You can use default vhosts for port 80 that just redirect everything on port 80 (https://httpd.apache.org/docs/2.4/vhosts/examples.html#default)

<VirtualHost _default_:80>
  Redirect permanent / https://xxx.xxx.xxx.xx/cloud
</VirtualHost>

anon16537250 · January 12, 2017, 11:53am

thanks,
i tried that and the browser redirects to https but i still get this message in firefox:

Firefox can’t establish a connection to the server at 132.206.220.57.

The site could be temporarily unavailable or too busy. Try again in a few moments.
If you are unable to load any pages, check your computer’s network connection.
If your computer or network is protected by a firewall or proxy, make sure that Firefox is permitted to access the Web.

i am on a university network (running the cloud so that lab members and collaborators can save and share files). off network connections require to be logged on to the vpn. could this be a network security issue? i get the firefox message both on and off campus. i get no problems (on or off campus through vpn) with the http connection,

thanks again for your help

tflidd · January 13, 2017, 8:16am

Yes, it’s very likely that the network block external connections via port 80. Computers on university networks have good internet connections and would be good targets to be used distributing malware.

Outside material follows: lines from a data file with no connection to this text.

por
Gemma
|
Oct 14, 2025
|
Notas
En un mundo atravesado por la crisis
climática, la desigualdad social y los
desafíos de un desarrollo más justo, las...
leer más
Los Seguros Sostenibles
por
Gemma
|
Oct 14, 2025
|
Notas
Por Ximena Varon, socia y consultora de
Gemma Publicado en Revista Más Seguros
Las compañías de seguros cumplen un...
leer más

You can check with an external port scan, it should show you if the port is opened, closed, or filtered (firewall).

Vincent_Stans · January 13, 2017, 4:49pm

You are redirecting but do you have a vhost config for the ssl port in your httpd.conf

example

<VirtualHost _default_:443>
		DocumentRoot /var/www/html
		ServerName xxx.xxx.xxx.xxx

SSLEngine on

# Intermediate configuration, tweak to your needs
SSLProtocol             all -SSLv2 -SSLv3
SSLCipherSuite          ECDHE-RSA-AES128-GCM-SHA256:ECDHE-ECDSA-AES128-GCM-SHA256:ECDHE-RSA-AES256-GCM-SHA384:ECDHE-ECDSA-AES256-GCM-SHA384:DHE-RSA-AES128-GCM-SHA256:DHE-DSS-AES128-GCM-SHA256:kEDH+AESGCM:ECDHE-RSA-AES128-SHA256:ECDHE-ECDSA-AES128-SHA256:ECDHE-RSA-AES128-SHA:ECDHE-ECDSA-AES128-SHA:ECDHE-RSA-AES256-SHA384:ECDHE-ECDSA-AES256-SHA384:ECDHE-RSA-AES256-SHA:ECDHE-ECDSA-AES256-SHA:DHE-RSA-AES128-SHA256:DHE-RSA-AES128-SHA:DHE-DSS-AES128-SHA256:DHE-RSA-AES256-SHA256:DHE-DSS-AES256-SHA:DHE-RSA-AES256-SHA:AES128-GCM-SHA256:AES256-GCM-SHA384:AES128-SHA256:AES256-SHA256:AES128-SHA:AES256-SHA:AES:CAMELLIA:DES-CBC3-SHA:!aNULL:!eNULL:!EXPORT:!DES:!RC4:!MD5:!PSK:!aECDH:!EDH-DSS-DES-CBC3-SHA:!EDH-RSA-DES-CBC3-SHA:!KRB5-DES-CBC3-SHA
SSLHonorCipherOrder     on
SSLCompression          off

SSLOptions +StrictRequire
</VirtualHost>

You would also need valid certificates. but I don’t know if that’s possible with ip adresses.